I also still have some academic aspirations. I haven’t really said this out-loud yet, but from 2016 up until this year I was busy trying to complete my master’s degree- it’s been a very rocky 3 years and at the beginning of this year, I made the decision to give it up. There were a number of challenges and complications I faced and I just felt like it wasn’t what I was meant to be doing anymore.

It was very difficult to essentially ‘break up’ with it. I had invested a lot of money, a lot of time and a lot of hard work into it. I felt a lot of guilt around not pursuing it anymore and not completing it and a lot of guilt around feeling like a failure. I realize that its oaky for life to change though and for your path to change and for it not to be linear. What’s important is that your intentions and your heart are in the right place. My heart wasn’t in it and it ended up being something that I wasn’t passionate about anymore. This isn’t to say that I’ve given up completely. I’d love to still pursue a master’s degree, just in a different field or a different kind of masters perhaps. I really enjoy learning and continuing to learn and want to continue to add to my skills base.

Personally, something I’d love to achieve is to become a mom. I really look forward to being a mom one day! 

What piece of advice would you give to the young women of South Africa?

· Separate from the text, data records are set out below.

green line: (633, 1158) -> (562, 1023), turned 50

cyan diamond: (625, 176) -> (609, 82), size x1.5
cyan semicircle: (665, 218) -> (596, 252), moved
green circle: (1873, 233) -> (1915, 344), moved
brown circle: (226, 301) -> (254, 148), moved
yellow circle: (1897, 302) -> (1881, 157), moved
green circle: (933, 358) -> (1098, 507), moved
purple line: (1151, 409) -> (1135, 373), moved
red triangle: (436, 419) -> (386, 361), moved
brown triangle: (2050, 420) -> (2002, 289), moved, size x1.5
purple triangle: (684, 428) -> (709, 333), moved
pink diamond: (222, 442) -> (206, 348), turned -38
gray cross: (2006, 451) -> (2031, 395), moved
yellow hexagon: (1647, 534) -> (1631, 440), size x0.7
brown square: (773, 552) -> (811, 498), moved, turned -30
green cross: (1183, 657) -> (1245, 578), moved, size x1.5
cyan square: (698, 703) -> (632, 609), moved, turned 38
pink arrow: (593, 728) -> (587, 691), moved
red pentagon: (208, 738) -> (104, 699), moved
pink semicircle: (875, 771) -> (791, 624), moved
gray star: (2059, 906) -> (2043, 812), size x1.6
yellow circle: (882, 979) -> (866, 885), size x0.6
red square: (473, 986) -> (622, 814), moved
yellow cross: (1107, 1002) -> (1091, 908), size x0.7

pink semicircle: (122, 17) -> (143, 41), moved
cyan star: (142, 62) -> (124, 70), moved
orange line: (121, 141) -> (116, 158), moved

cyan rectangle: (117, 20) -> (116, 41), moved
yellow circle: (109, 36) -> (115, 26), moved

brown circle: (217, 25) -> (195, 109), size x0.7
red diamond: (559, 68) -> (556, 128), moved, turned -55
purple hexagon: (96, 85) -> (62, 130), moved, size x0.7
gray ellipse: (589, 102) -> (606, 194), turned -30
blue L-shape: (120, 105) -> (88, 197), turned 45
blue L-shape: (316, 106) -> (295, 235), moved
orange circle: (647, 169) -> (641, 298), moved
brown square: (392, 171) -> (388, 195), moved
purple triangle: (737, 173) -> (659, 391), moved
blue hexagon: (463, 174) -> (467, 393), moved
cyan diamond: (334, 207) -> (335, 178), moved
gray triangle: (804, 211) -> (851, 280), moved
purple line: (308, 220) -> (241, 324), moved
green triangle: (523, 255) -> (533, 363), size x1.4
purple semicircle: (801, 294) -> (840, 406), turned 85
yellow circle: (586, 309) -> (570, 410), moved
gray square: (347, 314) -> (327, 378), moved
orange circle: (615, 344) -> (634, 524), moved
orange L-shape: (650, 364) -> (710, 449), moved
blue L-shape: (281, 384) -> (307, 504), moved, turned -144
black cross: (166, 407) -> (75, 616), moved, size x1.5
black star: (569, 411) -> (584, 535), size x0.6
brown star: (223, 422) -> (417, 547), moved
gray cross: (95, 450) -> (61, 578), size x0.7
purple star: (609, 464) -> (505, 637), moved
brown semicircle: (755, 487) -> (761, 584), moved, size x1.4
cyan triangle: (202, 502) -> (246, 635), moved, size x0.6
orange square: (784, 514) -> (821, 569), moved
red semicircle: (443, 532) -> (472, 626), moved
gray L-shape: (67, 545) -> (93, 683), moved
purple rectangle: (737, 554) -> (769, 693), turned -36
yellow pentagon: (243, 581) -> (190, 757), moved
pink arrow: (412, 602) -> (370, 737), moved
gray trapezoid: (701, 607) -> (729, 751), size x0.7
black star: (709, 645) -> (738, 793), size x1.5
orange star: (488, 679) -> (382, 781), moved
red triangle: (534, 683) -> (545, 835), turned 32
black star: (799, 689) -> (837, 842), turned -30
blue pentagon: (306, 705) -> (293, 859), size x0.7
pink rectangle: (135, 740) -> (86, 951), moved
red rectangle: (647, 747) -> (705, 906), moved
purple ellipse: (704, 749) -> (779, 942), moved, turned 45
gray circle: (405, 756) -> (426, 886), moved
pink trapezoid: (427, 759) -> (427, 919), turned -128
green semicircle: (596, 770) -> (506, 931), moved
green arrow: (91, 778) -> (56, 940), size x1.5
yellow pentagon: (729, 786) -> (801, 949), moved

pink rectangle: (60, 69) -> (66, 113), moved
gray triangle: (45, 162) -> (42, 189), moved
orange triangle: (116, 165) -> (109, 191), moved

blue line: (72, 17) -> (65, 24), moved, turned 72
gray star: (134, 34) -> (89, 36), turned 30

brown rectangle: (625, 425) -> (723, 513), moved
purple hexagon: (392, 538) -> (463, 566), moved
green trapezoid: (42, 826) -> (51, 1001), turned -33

Something I’ve been thinking about for a while and feel quite passionate about is that there is space for all of us! I feel so passionate about women supporting women. My advice would be to align yourselves with and invest in friendships with women that will build you up and that will encourage you! Women who will support your dreams and run alongside you.

We can all have dreams and there is space for all of us to do whatever it is that we want to do, but competing with each other and criticizing each other is only going to break us down and chip away at us and delay us. It’ll delay you and the other person/people you’re competing with too.

I think in a world and society where there is so much negativity around women and where we’re continuously battling the stereotypes of gender and the history of women being oppressed, we can’t afford to be fighting against each other. My advice is to align yourself with and invest in female relationships and friendships that will build you up and support you in whatever you’re doing!